Se ha dicho que Avatar sería una revolución para el cine. Quizás no sea revolucionario en el sentido estricto de una fecha con un antes y un después, pero lo que sí está claro es que Cameron ha sido el primero de los muchos que vendrán después (empezando por Burton con su Alicia y Spielberg con su Tintín) cuando la tecnología se abarate y todo el mundo se apunte al carro del 3D y perfeccionen la técnica de la que él lo único que ha hecho ha sido abrirnos la puerta. Se han escuchado muchas críticas a este nuevo sistema, (y concretamente con esta película, es curioso ver cómo los que critican Avatar están deseando de ver lo mismo pero con Tim Burton) pero sería injusto criticar algo que todavía está naciendo y que seguramente nos aporte nuevas formas de ver y experimentar el cine.

Por el resto de los apartados, técnicamente Avatar roza la perfección. Suponemos que en la próxima entrega de los Oscars el hecho de que haya otras competidoras por fotografía, sonido y efectos especiales será pura formalidad (o puro teatro para no dárselo directamente, que es lo que deberían hacer). Cuando termina la película, si uno se queda sentado y ve cómo corren los créditos no puede hacer otra cosa que admirar la labor de Cameron no sólo como cineasta y narrador, sino como hombre capaz de coordinar a un equipo humano tan descomunal y que, de entre todos, haya salido un film de tanta belleza y emoción. Los actores están en estado de gracia, desde un Sam Worthington que aprende a mirar y a observar la belleza escondida a una (digital) Zoe Saldana que nos trasmite con pasión y emoción todos los sentimientos de su personaje; sin olvidarnos de Sigourney Weaver, todo un homenaje a su Ripley (que esta vez no lucha contra los alienígenas, sino que da su vida por ellos) y con un implacable Stephen Lang, otro homenaje claro hacia Cameron: su personaje no es el villano de la función, es un auténtico Terminator que no se detendrá ante nada.

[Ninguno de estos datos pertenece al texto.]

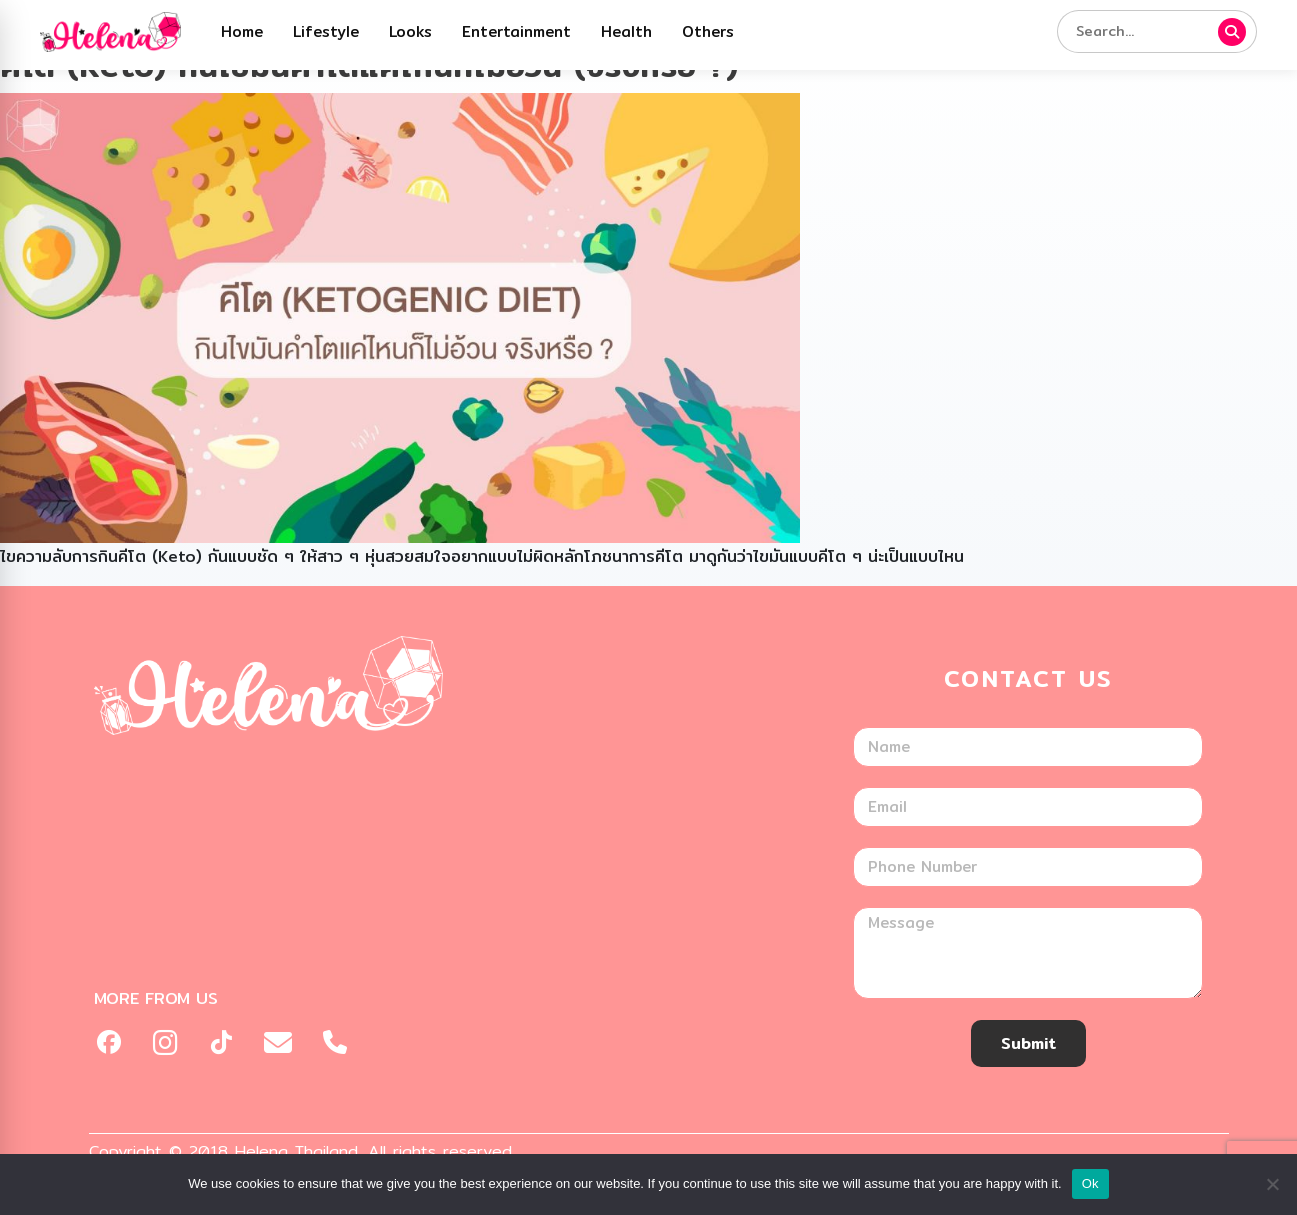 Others (708, 31)
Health (626, 31)
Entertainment (516, 31)
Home (242, 31)
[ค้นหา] (1232, 32)
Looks (410, 31)
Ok (1090, 1183)
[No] (1272, 1184)
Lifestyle (326, 31) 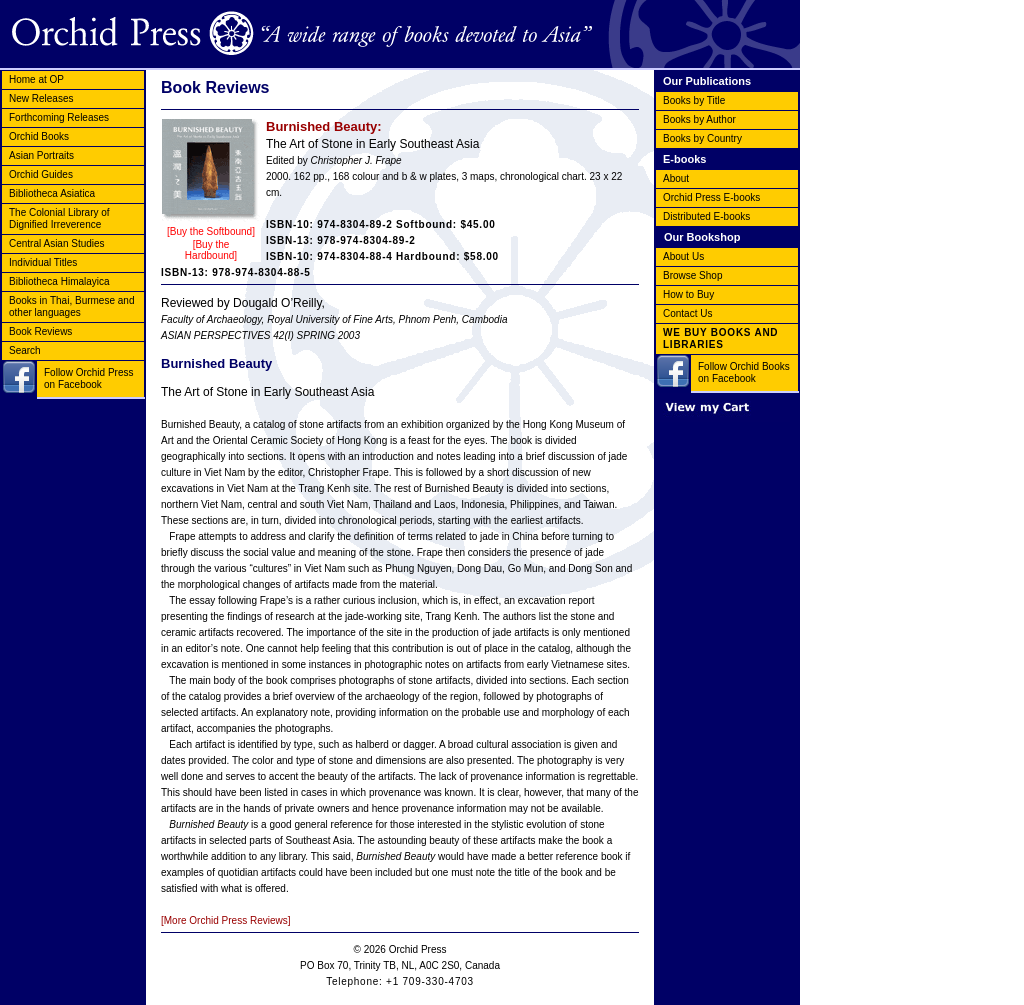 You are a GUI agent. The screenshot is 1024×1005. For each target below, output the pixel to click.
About (676, 178)
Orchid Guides (41, 174)
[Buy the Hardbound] (211, 250)
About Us (683, 256)
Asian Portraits (41, 155)
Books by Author (699, 119)
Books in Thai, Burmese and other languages (71, 306)
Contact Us (687, 313)
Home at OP (36, 79)
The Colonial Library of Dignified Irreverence (59, 218)
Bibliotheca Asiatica (52, 193)
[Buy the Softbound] (211, 231)
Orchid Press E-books (711, 197)
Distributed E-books (706, 216)
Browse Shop (692, 275)
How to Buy (688, 294)
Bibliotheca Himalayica (59, 281)
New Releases (41, 98)
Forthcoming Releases (59, 117)
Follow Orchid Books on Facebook (744, 372)
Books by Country (702, 138)
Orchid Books (39, 136)
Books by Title (694, 100)
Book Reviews (40, 331)
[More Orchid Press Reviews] (225, 920)
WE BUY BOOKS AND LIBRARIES (720, 338)
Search (25, 350)
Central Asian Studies (57, 243)
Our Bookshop (702, 237)
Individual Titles (43, 262)
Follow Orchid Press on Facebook (88, 378) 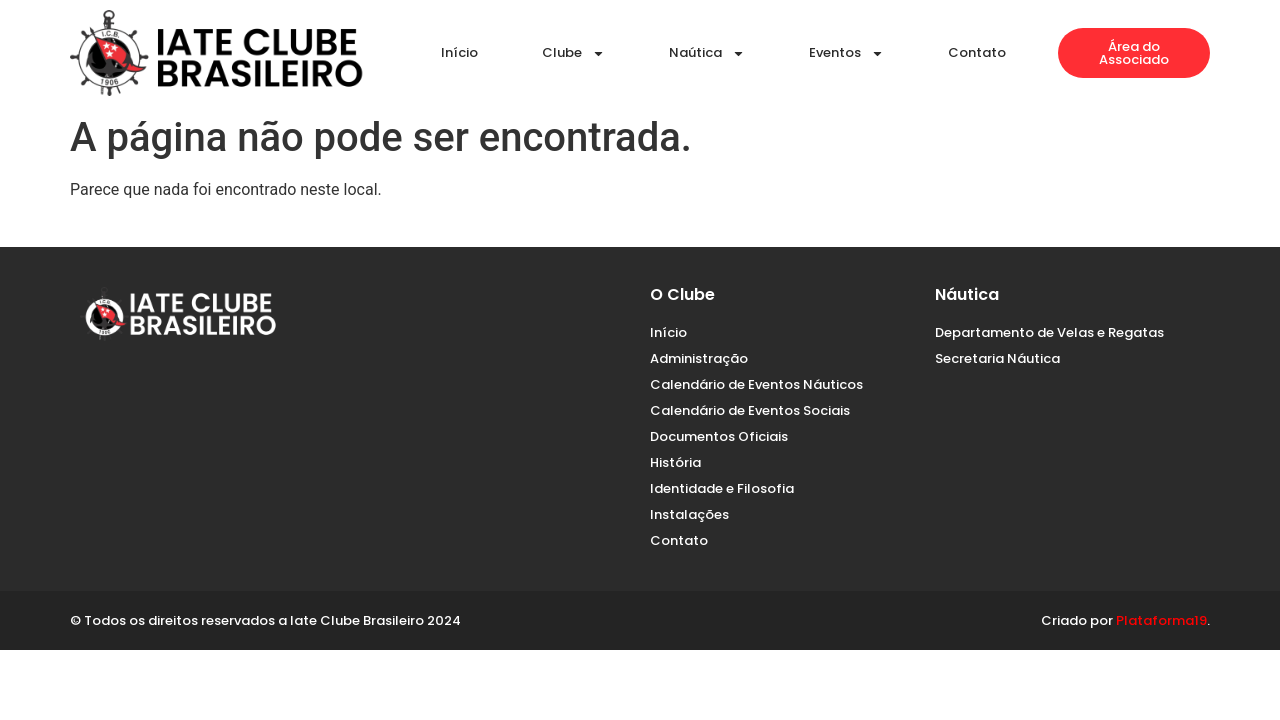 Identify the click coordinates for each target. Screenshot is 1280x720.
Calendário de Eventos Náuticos (756, 384)
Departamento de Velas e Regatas (1049, 332)
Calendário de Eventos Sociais (750, 410)
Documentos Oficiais (719, 436)
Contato (977, 52)
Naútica (707, 53)
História (675, 462)
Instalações (689, 514)
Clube (573, 53)
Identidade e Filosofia (722, 488)
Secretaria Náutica (997, 358)
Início (459, 52)
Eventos (846, 53)
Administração (699, 358) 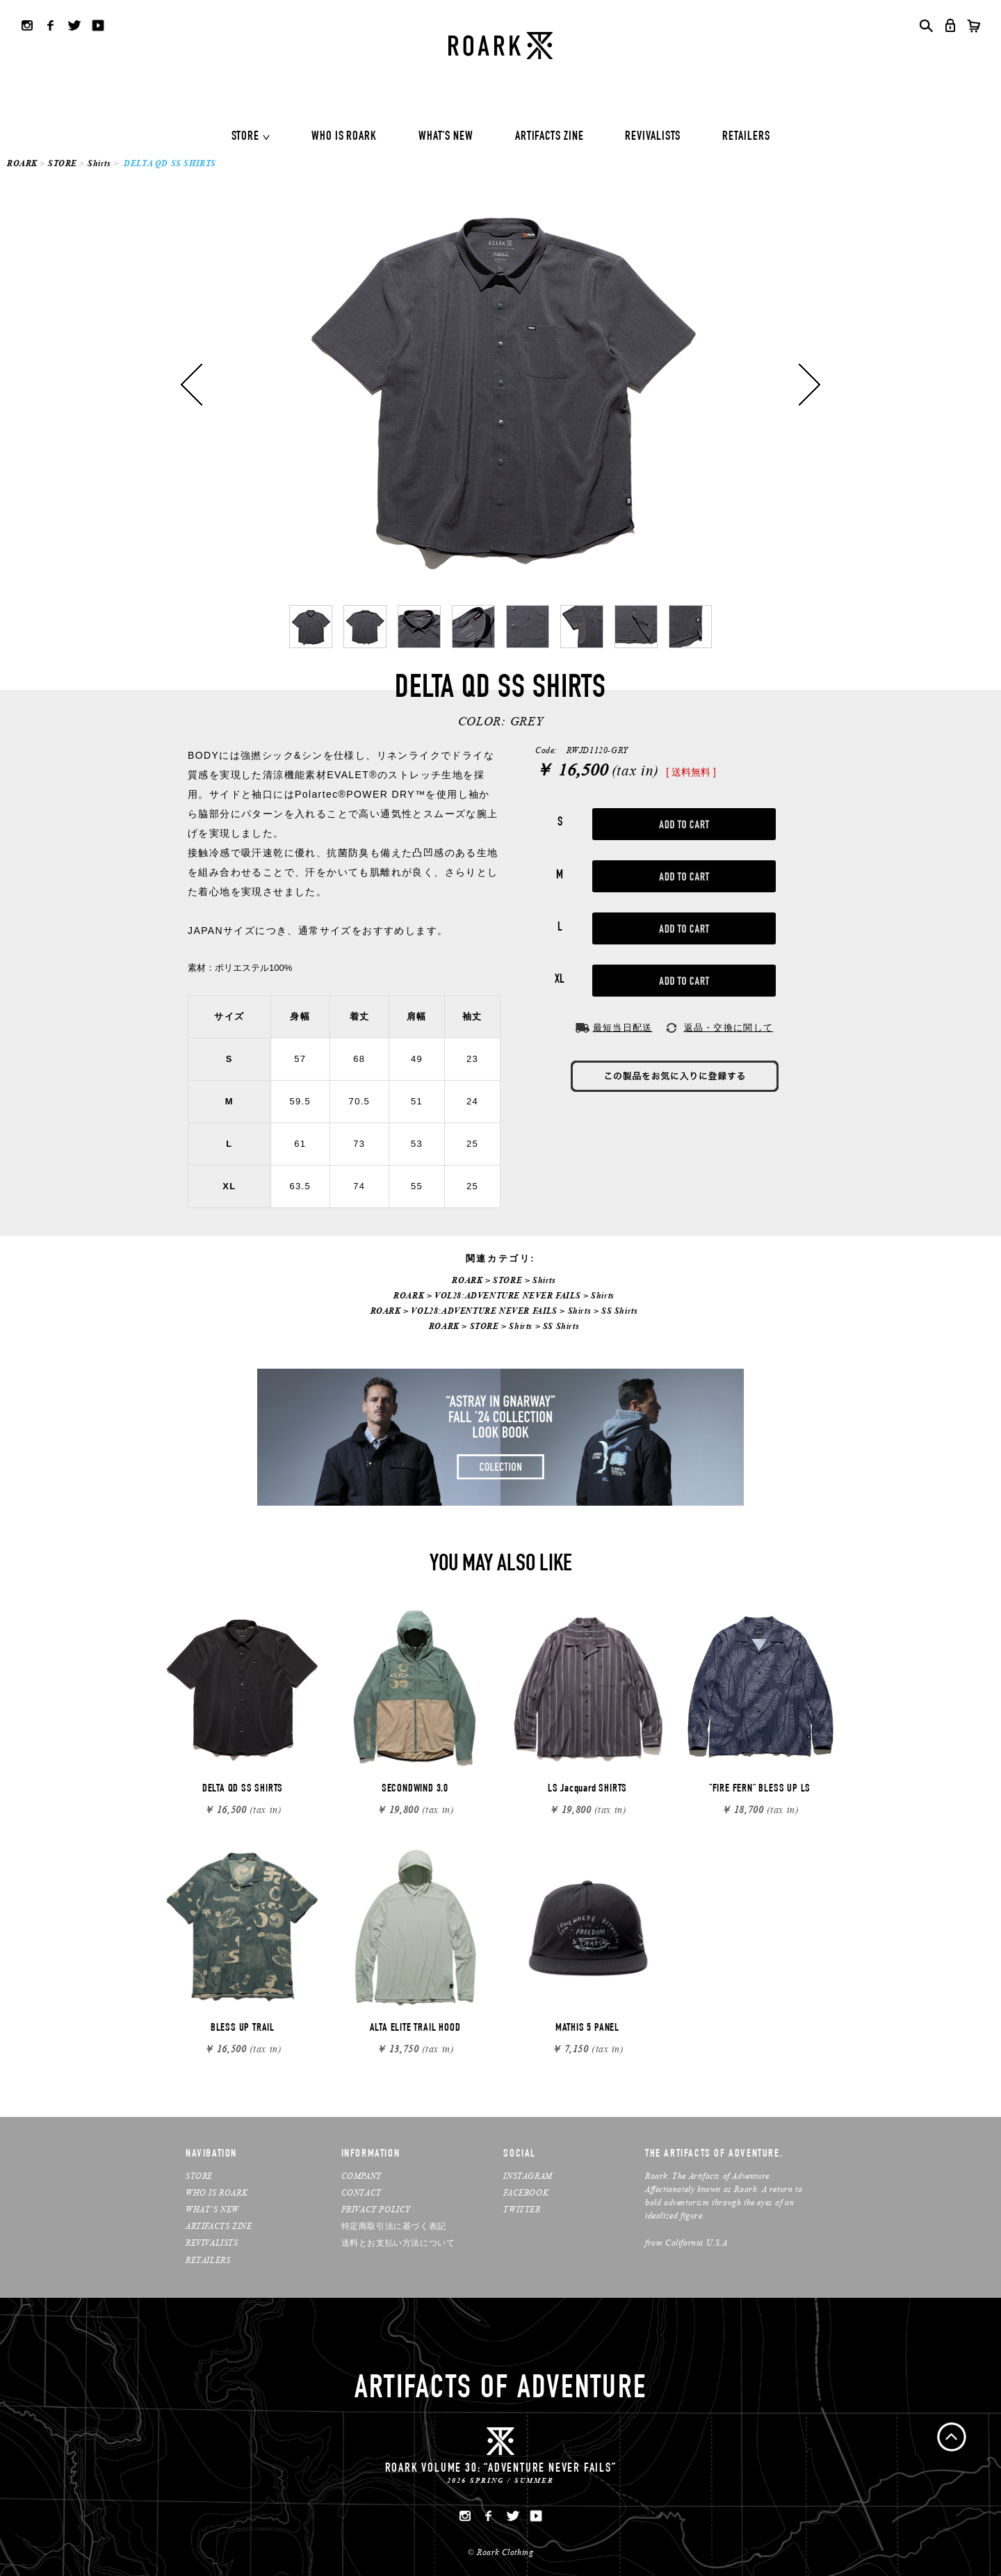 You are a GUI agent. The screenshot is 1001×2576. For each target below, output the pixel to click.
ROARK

Por mucho que se critique, a los 20 minutos de película Cameron logra que nosotros, el público, nos olvidemos de que los protagonistas son azules, que están hechos por ordenador y nos dejamos llevar gratamente por su historia. Además, recientemente ha saltado la noticia de que el estudio planea hacer dos secuelas más. Algo lógico, teniendo en cuenta la cantidad de millones de dólares invertidos para desarrollar el mundo de Pandora y la tecnología 3D haría que las siguientes entregas resultasen mucho más baratas. Y porque, sinceramente, estamos ya acostumbrados a que los estudios exploten una gallina con sus huevos de oro. Pero lo que podemos sacar en provecho nosotros los espectadores es que si Cameron vuelve a coger las riendas de la segunda parte seguramente calle las voces de aquellos que le han criticado, dándonos un guión más “trabajado” y nos vuelva a dar escenas de infarto. Porque debemos recordar que a este hombre siempre se le han dado mejor las secuelas que las primeras partes: desde la graciosísima Piraña 2, pasando por la magistral Aliens y, sobre todo, por su obra maestra: Terminator 2. De una posible Avatar 2 lo único que podemos esperar es que supere con creces a su predecesora. Sin ninguna ambición de batir ningún record, porque ya ha superado todo lo que tenía que superar.